Nada de smartphones, redes sociais ou vídeos vazados: o silêncio impera absoluto, e a confidencialidade é mais do que uma norma — é um voto sagrado. Nos bastidores da Santa Sé, movimentações discretas moldam aquele que é considerado o processo mais reservado do planeta.
Na Capela Paulina, um juramento coletivo foi prestado não apenas pelos cardeais, mas também por todos que, de alguma forma, estarão próximos do conclave. De médicos a cozinheiros, de ascensoristas a funcionários da limpeza — todos prometeram, de mãos sobre as Escrituras, guardar total sigilo sobre qualquer detalhe ligado à eleição papal. A penalidade para quem quebra esse pacto é das mais severas: excomunhão.

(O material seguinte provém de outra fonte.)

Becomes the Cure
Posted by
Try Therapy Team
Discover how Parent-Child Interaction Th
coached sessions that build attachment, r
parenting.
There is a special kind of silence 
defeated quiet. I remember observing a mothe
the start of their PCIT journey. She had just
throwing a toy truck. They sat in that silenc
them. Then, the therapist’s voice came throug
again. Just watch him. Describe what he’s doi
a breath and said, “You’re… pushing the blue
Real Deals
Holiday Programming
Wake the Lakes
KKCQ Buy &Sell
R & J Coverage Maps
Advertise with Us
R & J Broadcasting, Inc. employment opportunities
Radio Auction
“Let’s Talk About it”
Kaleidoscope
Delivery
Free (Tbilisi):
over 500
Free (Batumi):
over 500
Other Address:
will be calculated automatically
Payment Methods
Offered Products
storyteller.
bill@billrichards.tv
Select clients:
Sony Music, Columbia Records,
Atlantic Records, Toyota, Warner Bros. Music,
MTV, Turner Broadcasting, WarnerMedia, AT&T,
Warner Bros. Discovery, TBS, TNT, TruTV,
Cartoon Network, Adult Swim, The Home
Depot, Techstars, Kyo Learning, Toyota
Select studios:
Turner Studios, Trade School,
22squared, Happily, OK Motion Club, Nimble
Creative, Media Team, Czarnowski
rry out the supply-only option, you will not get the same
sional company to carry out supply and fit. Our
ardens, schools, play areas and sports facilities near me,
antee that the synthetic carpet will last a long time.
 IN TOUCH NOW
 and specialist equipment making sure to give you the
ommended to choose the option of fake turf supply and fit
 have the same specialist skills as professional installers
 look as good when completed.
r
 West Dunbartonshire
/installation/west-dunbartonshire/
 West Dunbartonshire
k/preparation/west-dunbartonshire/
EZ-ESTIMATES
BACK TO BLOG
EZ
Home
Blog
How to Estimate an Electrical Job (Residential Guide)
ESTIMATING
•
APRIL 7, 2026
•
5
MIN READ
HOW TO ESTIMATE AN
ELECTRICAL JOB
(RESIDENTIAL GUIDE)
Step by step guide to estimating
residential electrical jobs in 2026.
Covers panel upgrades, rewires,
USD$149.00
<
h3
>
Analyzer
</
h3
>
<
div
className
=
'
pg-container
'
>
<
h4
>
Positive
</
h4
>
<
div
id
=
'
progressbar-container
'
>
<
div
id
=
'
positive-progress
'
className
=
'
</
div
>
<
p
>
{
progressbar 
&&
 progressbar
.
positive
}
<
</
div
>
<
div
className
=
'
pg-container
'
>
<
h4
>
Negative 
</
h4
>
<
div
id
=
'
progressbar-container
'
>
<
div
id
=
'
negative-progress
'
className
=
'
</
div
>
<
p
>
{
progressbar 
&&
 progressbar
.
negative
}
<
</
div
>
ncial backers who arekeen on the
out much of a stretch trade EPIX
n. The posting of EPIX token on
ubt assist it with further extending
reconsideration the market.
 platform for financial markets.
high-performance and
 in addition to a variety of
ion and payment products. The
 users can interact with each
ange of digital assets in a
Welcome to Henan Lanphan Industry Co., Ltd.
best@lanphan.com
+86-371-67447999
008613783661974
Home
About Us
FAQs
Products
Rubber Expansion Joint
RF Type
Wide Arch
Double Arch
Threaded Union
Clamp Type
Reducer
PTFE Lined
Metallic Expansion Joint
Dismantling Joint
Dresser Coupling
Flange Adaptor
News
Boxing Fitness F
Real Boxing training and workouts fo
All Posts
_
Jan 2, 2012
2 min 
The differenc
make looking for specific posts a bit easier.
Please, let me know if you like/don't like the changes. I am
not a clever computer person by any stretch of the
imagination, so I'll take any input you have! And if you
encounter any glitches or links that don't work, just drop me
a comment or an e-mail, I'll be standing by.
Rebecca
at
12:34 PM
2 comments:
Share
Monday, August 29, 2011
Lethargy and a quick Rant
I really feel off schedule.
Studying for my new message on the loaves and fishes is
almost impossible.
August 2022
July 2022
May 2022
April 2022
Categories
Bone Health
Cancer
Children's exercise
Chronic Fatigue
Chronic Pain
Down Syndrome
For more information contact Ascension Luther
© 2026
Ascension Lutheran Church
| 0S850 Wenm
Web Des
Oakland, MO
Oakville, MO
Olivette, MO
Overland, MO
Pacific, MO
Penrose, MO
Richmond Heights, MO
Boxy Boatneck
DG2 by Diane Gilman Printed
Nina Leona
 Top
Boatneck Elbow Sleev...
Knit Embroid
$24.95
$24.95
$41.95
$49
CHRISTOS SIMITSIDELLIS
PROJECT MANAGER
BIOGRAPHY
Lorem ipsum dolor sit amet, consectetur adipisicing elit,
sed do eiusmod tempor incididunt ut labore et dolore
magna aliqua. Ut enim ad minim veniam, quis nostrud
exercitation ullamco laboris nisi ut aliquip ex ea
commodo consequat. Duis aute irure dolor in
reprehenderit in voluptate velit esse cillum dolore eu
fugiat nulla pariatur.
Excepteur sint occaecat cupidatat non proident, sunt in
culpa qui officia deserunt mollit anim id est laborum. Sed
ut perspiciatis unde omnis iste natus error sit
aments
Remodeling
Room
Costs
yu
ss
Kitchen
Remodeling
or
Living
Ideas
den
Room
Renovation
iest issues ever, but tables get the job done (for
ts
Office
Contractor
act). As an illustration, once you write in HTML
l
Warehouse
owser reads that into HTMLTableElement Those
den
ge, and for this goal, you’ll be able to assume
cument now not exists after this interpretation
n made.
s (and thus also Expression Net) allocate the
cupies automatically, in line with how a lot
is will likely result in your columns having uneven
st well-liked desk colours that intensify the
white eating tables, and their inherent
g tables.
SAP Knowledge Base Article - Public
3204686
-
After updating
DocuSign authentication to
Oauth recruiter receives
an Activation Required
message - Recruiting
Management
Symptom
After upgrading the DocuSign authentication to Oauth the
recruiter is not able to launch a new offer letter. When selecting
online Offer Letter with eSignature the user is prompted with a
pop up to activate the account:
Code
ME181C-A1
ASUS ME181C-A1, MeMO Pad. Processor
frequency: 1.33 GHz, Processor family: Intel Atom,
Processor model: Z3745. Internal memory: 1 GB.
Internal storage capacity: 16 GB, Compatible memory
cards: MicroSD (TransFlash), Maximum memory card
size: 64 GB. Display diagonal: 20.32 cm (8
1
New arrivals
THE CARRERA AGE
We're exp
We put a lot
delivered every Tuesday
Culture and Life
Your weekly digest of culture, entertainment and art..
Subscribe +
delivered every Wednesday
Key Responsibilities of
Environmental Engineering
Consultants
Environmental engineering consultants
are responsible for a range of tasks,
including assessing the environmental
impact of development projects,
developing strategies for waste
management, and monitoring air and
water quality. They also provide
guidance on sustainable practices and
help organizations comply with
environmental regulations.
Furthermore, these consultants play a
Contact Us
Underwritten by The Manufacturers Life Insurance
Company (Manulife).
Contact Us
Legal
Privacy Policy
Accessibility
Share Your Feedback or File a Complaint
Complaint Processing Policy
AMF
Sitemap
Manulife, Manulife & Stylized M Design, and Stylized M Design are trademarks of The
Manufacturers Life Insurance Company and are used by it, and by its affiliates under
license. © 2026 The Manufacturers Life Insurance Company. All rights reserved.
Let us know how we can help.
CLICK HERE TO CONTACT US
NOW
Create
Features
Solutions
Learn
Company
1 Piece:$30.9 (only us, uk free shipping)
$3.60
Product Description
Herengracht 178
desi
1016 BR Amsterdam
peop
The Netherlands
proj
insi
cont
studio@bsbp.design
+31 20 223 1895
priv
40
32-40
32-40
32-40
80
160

Durante os dias do conclave, os cardeais eleitores ficarão reclusos na Casa Santa Marta, transformada mais uma vez no epicentro da decisão. O prédio foi inteiramente desocupado; os demais hóspedes transferidos para paróquias afastadas. Apenas um nome destoará: o do cardeal Angelo Acerbi, de 99 anos, que permanecerá no local, embora já sem direito a voto.
A Capela Sistina, onde ocorrerá a votação, foi isolada de qualquer influência externa. Sem sinal de celular, sem televisão, sem jornal. Dispositivos que bloqueiam transmissões foram instalados tanto no local do escrutínio quanto na residência dos cardeais. Antes do início oficial, uma varredura minuciosa será feita por técnicos em busca de escutas ou câmeras ocultas. O zelo é total, a liturgia rígida.
Ainda assim, o cotidiano na clausura não é de privação absoluta. À mesa, os cardeais desfrutam do estilo italiano: entradas, pratos principais, sobremesas e, discretamente, vinho. Mas há regras na cozinha também. Nada de frangos inteiros ou bolos — qualquer objeto que possa esconder mensagens é proibido.
As diretrizes que regem esse processo foram esculpidas ao longo dos séculos. Coube ao Papa Gregório X, em 1274, fixar o modelo do conclave moderno: portas trancadas, comunicação cortada e prazos bem definidos. Após ter vivido na pele um conclave que durou quase três anos, ele impôs medidas rigorosas: três dias para deliberar, depois disso, jejum progressivo. No oitavo dia, apenas pão, vinho e água.
Hoje, sem a necessidade do aperto alimentar, espera-se um desenlace mais rápido. Internamente, muitos cardeais expressam o desejo por um pontífice próximo do povo, com sensibilidade pastoral e capacidade de dialogar com os dilemas contemporâneos.
Enquanto o mundo espera, os olhos se voltam ao céu de Roma. No alto da Capela Sistina, uma pequena chaminé — singela e carregada de simbolismo — será a voz do silêncio. Quando a fumaça escura se transformar em branca, o anúncio será feito sem palavras: a Igreja terá um novo pastor.